Maka atas dasar nash tersebut, seseorang yang menjalankan atau diberikan amanah hendaknya memahami betul bahwa hal itu adalah perintah Allah, dan hendaknya takut kepada Allah, seseorang yang diberikan amanah kemudian dia tidak melaksanakannya atau malah mengkhianatinya akan menemui azab yang pedih di sisi Allah.


Di dalam Islam, jabatan legislatif (pembuat hukum) adalah mutlak disandarkan kepada Asy Syari', yakni Allah SWT. Maka, hukum dalam Islam tidak boleh dimusyawarahkan di meja legislatif, apalagi sudah ada kejelasan hukumnya baik haram maupun halal. Tidak layak melegalisasi minuman keras (khamr) yang sudah jelas keharamannya, begitu juga keharaman terkait kebijakan privatisasi harta milik umat yang dijual ke pihak swasta, serta kebijakan-kebijakan lainnya.
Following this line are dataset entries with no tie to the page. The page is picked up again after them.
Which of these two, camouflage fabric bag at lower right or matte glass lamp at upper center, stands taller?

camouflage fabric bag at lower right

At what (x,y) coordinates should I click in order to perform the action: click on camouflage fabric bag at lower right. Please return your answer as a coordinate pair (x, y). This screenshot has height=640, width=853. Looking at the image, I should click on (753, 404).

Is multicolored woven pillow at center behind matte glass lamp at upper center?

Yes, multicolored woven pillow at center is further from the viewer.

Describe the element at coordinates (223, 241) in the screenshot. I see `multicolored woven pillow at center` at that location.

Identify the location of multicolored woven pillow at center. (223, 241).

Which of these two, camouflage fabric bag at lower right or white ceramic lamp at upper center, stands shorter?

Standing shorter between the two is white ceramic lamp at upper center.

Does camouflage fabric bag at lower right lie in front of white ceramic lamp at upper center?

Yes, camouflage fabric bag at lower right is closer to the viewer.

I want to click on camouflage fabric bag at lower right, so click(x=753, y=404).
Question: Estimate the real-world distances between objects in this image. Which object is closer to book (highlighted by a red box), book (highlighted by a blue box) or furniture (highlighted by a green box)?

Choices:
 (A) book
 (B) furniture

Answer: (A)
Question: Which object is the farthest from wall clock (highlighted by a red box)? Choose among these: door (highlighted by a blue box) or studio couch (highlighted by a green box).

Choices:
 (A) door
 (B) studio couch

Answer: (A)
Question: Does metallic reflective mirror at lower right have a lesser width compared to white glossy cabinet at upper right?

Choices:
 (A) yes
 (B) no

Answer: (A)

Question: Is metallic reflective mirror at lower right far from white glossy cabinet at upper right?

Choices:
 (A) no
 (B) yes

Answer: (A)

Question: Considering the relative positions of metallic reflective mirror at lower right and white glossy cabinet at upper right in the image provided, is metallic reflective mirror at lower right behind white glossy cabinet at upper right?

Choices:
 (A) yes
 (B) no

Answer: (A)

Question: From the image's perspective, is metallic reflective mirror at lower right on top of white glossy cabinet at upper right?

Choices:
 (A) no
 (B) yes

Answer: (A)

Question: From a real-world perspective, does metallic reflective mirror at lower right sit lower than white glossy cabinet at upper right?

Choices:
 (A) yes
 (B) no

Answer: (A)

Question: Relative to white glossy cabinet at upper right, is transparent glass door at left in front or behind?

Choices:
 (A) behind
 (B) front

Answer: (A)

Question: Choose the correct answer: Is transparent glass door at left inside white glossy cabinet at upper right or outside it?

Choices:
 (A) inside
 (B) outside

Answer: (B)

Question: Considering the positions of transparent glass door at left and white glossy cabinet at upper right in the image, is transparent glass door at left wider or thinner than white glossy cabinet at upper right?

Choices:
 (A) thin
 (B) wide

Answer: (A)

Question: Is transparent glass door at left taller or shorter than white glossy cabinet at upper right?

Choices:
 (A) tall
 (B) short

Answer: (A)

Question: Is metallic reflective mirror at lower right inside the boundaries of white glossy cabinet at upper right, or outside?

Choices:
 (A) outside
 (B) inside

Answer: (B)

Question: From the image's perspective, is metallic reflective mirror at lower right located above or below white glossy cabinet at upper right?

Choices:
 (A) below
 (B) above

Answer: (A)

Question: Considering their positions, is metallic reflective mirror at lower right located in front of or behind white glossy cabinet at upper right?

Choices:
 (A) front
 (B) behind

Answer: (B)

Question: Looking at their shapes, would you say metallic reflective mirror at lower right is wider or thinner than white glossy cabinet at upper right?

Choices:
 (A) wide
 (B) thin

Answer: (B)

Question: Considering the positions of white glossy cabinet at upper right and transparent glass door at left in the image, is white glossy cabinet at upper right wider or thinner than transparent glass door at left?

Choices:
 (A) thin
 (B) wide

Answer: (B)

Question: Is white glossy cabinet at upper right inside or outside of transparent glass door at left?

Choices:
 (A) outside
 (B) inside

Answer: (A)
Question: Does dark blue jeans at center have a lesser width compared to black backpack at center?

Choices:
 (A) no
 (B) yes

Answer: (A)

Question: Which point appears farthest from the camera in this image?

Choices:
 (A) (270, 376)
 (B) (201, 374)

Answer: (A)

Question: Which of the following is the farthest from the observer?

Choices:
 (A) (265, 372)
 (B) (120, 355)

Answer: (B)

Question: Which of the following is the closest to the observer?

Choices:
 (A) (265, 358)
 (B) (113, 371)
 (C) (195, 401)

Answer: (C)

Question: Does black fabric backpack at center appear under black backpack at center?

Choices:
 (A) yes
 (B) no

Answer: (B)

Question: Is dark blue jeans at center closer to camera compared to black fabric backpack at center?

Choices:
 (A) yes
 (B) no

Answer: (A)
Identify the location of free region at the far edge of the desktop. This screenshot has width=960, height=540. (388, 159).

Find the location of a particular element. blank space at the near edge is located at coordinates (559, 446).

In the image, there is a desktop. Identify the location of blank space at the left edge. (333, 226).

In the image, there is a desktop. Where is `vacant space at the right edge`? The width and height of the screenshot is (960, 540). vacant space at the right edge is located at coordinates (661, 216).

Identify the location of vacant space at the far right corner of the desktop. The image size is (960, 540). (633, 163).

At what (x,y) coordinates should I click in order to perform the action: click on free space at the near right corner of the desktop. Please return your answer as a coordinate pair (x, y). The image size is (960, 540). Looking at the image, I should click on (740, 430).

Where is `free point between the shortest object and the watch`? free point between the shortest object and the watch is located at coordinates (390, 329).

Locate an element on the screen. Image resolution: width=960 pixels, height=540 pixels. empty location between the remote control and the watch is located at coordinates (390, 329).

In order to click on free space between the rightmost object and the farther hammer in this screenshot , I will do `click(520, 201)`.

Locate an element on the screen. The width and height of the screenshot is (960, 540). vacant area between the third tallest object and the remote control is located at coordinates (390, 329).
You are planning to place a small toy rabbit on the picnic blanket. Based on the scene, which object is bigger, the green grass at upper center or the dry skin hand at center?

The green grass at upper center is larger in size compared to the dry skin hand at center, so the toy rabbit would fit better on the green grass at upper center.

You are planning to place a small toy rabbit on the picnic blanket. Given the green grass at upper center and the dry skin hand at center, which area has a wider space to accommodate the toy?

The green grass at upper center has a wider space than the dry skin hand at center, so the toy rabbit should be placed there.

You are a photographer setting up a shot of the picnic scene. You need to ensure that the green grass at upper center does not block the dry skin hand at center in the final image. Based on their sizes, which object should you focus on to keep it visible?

Seseorang yang diberi amanah untuk mengemban amanah rakyat haruslah orang yang mempunyai kepribadian Islam yang kuat dengan visi dan misi menegakkan syariat Islam di muka bumi. Pemimpin yang kuat adalah pemimpin yang mempunyai pola pikir dengan menjadikan aqidah Islam sebagai standart dalam kehidupannya kemudian dia akan melaksanakan setiap hukum Syara' di setiap aktivitas kehidupannya.


Bagaimana mungkin seseorang yang berkepribadian Islam ketika menyumbangkan dan memberikan bantuan akan diambil kembali karena apa yang menjadi tujuannya tidak tercapai. Bagaimana mungkin seseorang yang berkepribadian Islam akan melakukan suap supaya dipilih menjadi wakil rakyat. Bagaiamana mungkin seseorang yang berkepribadian Islam akan “mengobral janji” lantas tidak menunaikan janjinya.


Sistem Islam juga mengajarkan bahwa kekuasaan adalah amanah yang harus dipertanggungjawabkan tidak hanya di dunia tapi juga di akhirat. Sehingga kita akan senantiasa menjaga jabatan atau kekuasaan sesuai dengan syariatNya. Wallahu’lam bi shawab.